In the centuries since, Confucianism has become a dominating school of Eastern thought, winning the philosophical Battle Royale that was The Hundred Schools Of Thought and going on to live on in a book called the Analects. As it turns out, his thoughts on ethics and education aren’t just applicable to fifth-century Chinese governance, but also 21st-century parenting. Here is the collected wisdom (or at least loose translations, paraphrasing, and flat-out misappropriations) of one of the greatest philosophers in history.
On Rocking Them To Sleep
“It does not matter how slowly you go so long as you do not stop.”
On How To Potty Train
“I hear and I forget. I see and I remember. I do and I understand.”
On “Why Do We Have To Go To School?”
“By 3 methods we may learn wisdom: First, by reflection, which is noblest; second, by imitation, which is easiest; and third, by experience, which is the bitterest.”
On Life’s Third Act
“Old age, believe me, is a good and pleasant thing. It is true you are gently shouldered off the stage, but then you are given such a comfortable front stall as spectator.”
On How Their Chores Are Preserving Democracy
“The strength of a nation derives from the integrity of the home.”
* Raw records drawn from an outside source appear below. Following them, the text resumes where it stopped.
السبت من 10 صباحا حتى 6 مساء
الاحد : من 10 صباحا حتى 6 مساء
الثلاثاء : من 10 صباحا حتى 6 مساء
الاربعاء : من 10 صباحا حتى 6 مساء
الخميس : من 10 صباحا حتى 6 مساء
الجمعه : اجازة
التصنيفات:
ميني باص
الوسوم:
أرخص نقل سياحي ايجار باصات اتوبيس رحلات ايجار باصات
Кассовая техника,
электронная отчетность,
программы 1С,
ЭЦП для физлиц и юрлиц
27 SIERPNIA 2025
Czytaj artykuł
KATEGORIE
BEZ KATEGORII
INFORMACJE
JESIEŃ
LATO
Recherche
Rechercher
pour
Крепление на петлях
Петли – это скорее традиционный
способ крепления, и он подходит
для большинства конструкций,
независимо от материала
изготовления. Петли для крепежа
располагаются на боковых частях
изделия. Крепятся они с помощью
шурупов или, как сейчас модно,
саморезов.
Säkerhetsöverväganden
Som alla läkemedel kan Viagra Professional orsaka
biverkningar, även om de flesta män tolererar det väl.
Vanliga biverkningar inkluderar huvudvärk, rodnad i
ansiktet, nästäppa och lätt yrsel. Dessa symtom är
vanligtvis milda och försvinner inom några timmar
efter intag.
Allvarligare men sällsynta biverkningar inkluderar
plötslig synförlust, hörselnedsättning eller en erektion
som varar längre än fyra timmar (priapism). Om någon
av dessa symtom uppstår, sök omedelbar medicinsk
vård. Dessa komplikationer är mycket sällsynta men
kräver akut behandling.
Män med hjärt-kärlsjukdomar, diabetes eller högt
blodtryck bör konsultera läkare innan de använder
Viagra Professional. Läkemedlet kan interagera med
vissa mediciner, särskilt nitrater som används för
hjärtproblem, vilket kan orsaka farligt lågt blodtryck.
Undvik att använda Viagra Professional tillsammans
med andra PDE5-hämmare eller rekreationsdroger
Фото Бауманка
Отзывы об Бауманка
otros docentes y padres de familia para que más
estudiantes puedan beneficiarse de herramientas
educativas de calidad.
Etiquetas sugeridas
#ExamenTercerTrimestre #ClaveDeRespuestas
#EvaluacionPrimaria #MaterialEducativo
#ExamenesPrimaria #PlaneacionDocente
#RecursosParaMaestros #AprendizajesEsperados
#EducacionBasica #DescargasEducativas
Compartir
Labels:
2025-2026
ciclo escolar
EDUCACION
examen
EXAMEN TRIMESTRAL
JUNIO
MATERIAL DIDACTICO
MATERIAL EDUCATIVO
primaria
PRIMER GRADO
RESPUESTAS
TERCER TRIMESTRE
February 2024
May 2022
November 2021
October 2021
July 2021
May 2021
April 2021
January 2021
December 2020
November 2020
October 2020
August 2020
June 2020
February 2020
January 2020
On Not Letting Them Win On Game Night
“He who acts with a constant view to his own advantage will be much murmured against.”
On Not Knowing, Y’know?
“When you know a thing, to hold that you know it, and when you do not know a thing, to allow that you do not know it — this is knowledge.”
On One To Stash Away For Their Wedding
“Never give a sword to a man who can’t dance.”
On The New Family Motto
“A youth, when at home, should be filial, and abroad, respectful to his elders. He should be earnest and truthful. He should overflow in love to all and cultivate the friendship of the good. When he has time and opportunity, after the performance of these things, he should employ them in polite studies.”
On What LeVar Burton Keeps Saying
“You cannot open a book without learning something.”
On Getting Along With Siblings
“What you do not wish for yourself, do not do to others.”